Ravi Balakrishnan
Jan 22, 2025

Netflix doubles ad revenue in 2024, targets another doubling in 2025

The streaming platform is eying a growing piece of the $25 billion spend on connected TV, with geographic expansion of its ads supported tier.

Netflix doubles ad revenue in 2024, targets another doubling in 2025

Through 2025, Netflix plans to double revenue from advertising on the back of an expanded ad-supported tier offering. The streaming giant’s revenue grew 16% to $10.2 billion in 2024, supported by subscriber and ad revenue growth, with operating margins rising to 27%. Netflix added 19 million subscribers in the fourth quarter alone, far exceeding Wall Street’s forecast of 9.8 million, and bringing its global subscriber base to 302 million.

In an earnings call announcing Q4 results, co-CEO Gregory K. Peters revealed that Netflix doubled its ad revenue year-over-year in 2024 and exceeded its targets for the quarter. He noted that in Q4, ad-supported plans accounted for over 55% of signups across the 12 countries where the tier is available. For reference, that reported number was 50% in October and 45% in July 2024.

Peters added, “Membership on those ad plans has increased about 30% quarter over quarter.” The ad-supported tier is currently available in markets including Australia, Japan, and Korea in the APAC region.

However, industry analyst Ian Whittaker offers a more cautious perspective: "Netflix stated its advertising revenues roughly doubled year-over-year in 2024 and will do the same in 2025. However, we do not have an exact number, and, in my history of covering companies, if the absolute number was significant, Netflix would be reporting it (it is not modest in other claims).
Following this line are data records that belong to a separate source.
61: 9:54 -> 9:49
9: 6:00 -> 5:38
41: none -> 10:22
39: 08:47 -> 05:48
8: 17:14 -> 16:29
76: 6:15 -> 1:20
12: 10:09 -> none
The language also suggests that its growth in advertising is not accelerating—management used the word 'solid' more than once to describe advertising progress, which—in a situation like this—is usually code for slow. I would say Netflix has a lot to do here."

Peters highlighted that engagement from ad-supported tier subscribers was comparable to non-ad-supported users. The platform has a greater focus on the ad tier and is positioning itself as an attractive platform for advertisers. For instance, multiple partnerships were established for one of Netflix’s largest shows this year—Squid Games—across ad-supported countries. Netflix also secured its first single-title sponsorship in Korea with Kia, centred around a new SUV model, featuring a three-part custom ad creative.

Netflix's ad stack

Another priority for Netflix in 2025 will be building its bespoke ad stack. Peters described 2025 as the year Netflix would transition from the “crawl to walk” phase in terms of tech tools. Having experienced early success with its ad stack in Canada, Netflix is planning a rollout to other ad-supported markets, starting with the US in April.
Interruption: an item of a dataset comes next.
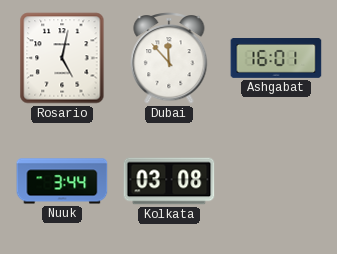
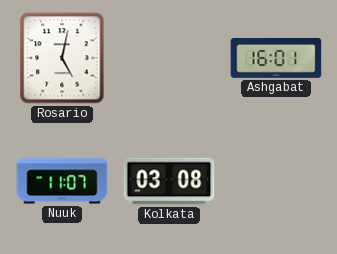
Dubai: 11:53 -> none
Nuuk: 3:44 -> 11:07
Programmatic guaranteed buying, initially available in the Americas, is expected to expand to Netflix’s Asian ad-tier markets later this year. Speaking about the benefits of having its own ad stack, Peters explained, “The biggest initial benefit is enabling more flexibility, more ways of buying for advertisers, fewer activation hurdles, and improving the overall buyer experience.”
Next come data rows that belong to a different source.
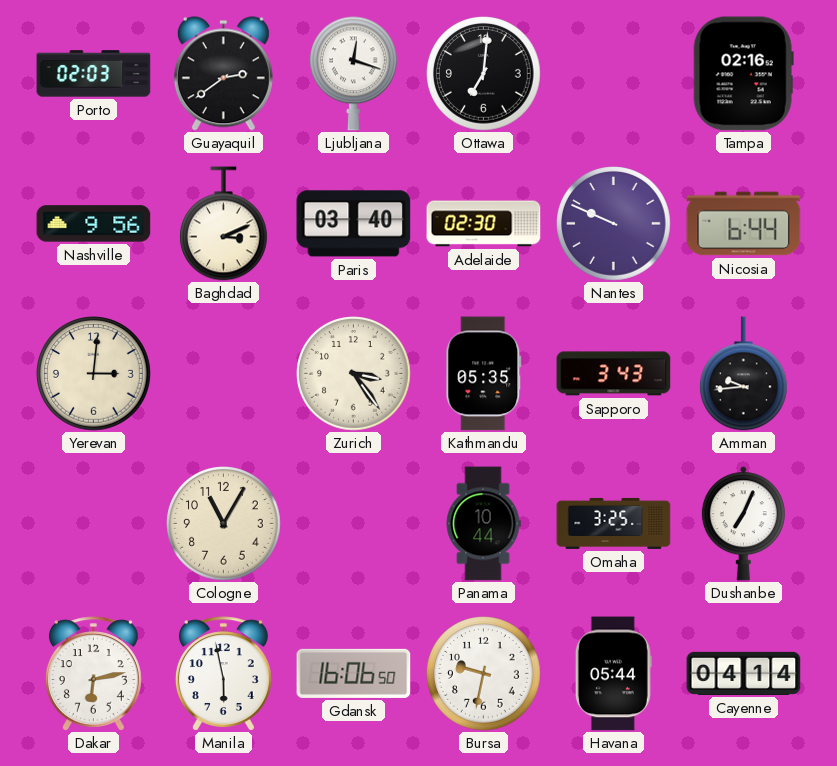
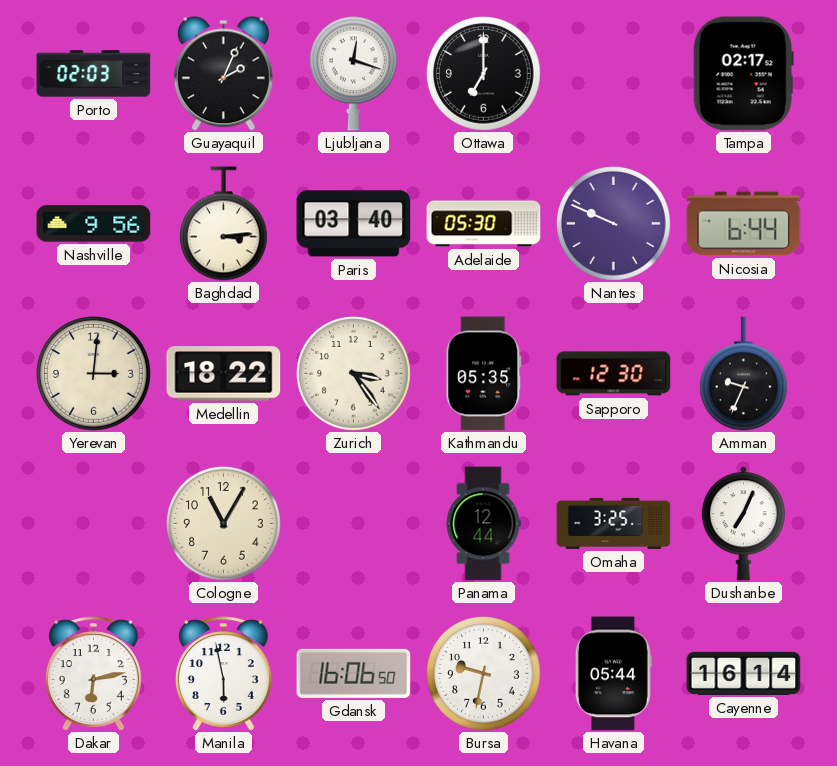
Guayaquil: 2:39 -> 2:04
Ottawa: 7:01 -> 7:00
Tampa: 02:16 -> 02:17
Baghdad: 3:11 -> 3:14
Adelaide: 02:30 -> 05:30
Medellin: none -> 18:22
Sapporo: 3:43 -> 12:30
Amman: 9:44 -> 9:34
Panama: 10:44 -> 12:44
Cayenne: 04:14 -> 16:14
Increasing the ease of transacting with Netflix and using a first-party ad tech platform will allow the company to deliver more critical capabilities to advertisers, including programmatic availability, enhanced targeting, more data sources, measurement, reporting, and incrementality studies. 

Meanwhile, the streaming giant has raised the prices of its subscription plans in the US, including its ad-supported tier. It will also raise prices in Canada, Argentina and Portugal. Under the new pricing structure, the standard plan will increase by $2.50 to $17.99 per month—the first hike in three years. The ad-supported tier will now cost $7.99 per month, up by $1, while the premium plan rises by $2 to $24.99 per month. Analysts forecast the US alone (assuming an average of $1.5 per month increase per household) would raise to ~ $1.6 billion in extra revenues for the full year on Q4 sub numbers.

Commenting on the company’s advertising strategy, co-CEO Gregory K. Peters acknowledged that Netflix still has “considerable work” to do in maximising ad monetisation. He added: "We are confident we can continue to grow revenue at a solid pace and earn a growing piece of that over $25 billion in CTV ad spend.”